■ **WORK INSTRUCTIONS**
Throughout the material below, tally the lines containing "time" and give the total with no accompanying text.

■ **DATASET EXCERPTS**
________________
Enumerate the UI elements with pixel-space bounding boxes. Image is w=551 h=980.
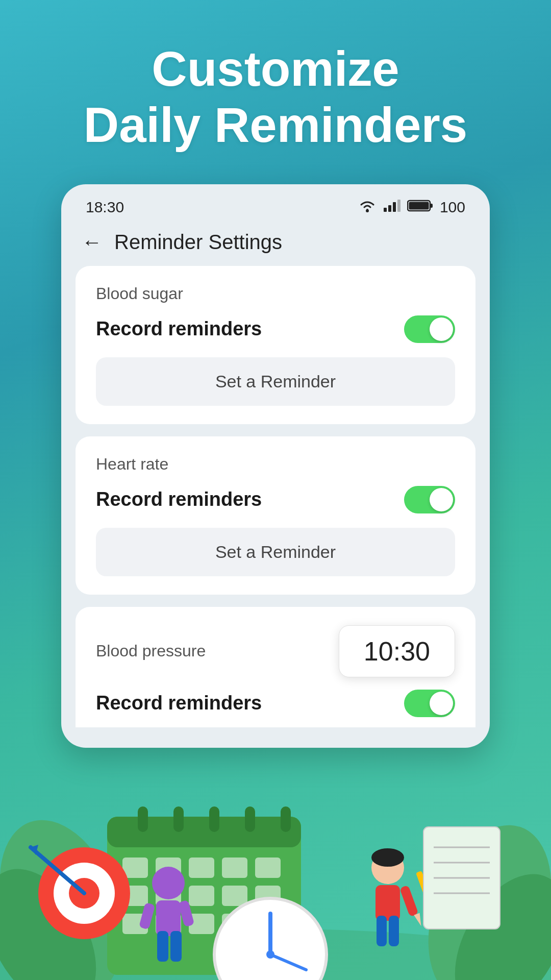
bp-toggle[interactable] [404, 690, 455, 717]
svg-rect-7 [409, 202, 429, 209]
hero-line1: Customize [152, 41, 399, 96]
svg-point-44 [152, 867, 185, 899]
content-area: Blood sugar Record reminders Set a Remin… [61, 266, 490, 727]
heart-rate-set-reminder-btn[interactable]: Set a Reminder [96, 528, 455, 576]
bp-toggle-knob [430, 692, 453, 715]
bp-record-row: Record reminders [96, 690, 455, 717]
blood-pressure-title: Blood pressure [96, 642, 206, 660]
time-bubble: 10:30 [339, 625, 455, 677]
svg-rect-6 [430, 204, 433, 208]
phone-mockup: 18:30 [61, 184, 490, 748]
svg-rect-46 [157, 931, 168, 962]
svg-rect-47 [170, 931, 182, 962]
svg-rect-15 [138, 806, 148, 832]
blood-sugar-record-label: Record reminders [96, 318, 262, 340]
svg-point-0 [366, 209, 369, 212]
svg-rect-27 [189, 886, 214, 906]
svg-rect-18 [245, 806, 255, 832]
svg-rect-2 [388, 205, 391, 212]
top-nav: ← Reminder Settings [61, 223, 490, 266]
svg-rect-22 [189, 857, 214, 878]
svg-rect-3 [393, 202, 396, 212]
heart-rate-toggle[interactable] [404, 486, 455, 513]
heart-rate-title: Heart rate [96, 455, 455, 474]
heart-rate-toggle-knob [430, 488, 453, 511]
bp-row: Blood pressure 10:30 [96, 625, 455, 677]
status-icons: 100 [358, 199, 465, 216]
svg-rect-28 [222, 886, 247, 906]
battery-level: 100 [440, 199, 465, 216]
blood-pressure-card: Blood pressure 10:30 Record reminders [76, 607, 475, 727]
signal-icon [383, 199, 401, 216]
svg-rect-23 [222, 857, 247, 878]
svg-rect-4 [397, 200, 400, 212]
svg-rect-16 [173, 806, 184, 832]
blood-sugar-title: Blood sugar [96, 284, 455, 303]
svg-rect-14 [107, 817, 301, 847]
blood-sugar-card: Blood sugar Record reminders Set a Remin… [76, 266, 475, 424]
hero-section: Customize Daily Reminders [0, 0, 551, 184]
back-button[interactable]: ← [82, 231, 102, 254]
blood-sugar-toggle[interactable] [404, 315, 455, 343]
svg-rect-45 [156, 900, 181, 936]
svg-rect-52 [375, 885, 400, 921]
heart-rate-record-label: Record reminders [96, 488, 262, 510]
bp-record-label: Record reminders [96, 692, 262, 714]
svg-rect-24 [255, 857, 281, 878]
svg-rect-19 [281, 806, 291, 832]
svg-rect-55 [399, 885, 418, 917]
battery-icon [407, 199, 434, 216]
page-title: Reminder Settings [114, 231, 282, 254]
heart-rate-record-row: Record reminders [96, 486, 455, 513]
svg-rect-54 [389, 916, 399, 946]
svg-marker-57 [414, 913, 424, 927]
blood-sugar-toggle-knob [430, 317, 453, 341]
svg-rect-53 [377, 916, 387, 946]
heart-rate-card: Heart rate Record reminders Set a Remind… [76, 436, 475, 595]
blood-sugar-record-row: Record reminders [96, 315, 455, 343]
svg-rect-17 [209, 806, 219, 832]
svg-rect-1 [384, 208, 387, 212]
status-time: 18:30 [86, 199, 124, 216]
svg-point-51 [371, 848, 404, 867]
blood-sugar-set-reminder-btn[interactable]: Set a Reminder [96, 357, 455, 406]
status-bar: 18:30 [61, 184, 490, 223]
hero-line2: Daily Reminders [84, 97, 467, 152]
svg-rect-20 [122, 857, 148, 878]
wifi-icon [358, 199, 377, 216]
________________
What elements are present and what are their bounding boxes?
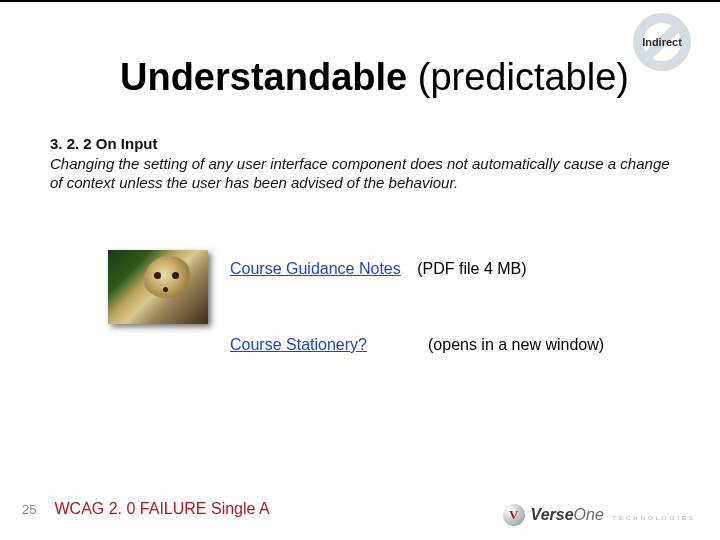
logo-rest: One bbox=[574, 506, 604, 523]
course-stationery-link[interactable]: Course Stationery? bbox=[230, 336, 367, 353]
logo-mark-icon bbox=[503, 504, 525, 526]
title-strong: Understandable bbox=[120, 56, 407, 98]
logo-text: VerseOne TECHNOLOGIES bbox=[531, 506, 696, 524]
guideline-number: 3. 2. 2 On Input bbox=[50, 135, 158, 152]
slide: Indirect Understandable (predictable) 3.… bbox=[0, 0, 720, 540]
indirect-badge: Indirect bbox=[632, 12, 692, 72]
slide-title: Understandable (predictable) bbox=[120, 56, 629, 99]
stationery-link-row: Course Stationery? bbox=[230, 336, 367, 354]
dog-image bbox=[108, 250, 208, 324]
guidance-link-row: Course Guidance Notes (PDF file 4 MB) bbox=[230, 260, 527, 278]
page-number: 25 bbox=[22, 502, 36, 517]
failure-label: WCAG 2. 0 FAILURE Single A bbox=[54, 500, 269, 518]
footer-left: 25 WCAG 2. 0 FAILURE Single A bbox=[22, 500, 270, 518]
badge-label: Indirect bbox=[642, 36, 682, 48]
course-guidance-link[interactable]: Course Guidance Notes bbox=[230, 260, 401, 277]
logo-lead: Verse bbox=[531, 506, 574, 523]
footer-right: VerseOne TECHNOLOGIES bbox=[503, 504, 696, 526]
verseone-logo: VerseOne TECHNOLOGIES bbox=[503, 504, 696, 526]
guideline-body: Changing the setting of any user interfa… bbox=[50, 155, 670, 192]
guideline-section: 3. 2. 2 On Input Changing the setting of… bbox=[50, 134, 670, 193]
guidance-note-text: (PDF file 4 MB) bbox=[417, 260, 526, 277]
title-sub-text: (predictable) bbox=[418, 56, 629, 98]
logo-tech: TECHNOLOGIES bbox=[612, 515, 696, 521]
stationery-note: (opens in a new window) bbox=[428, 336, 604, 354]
________________
■ **WRITTEN RESPONSE**
2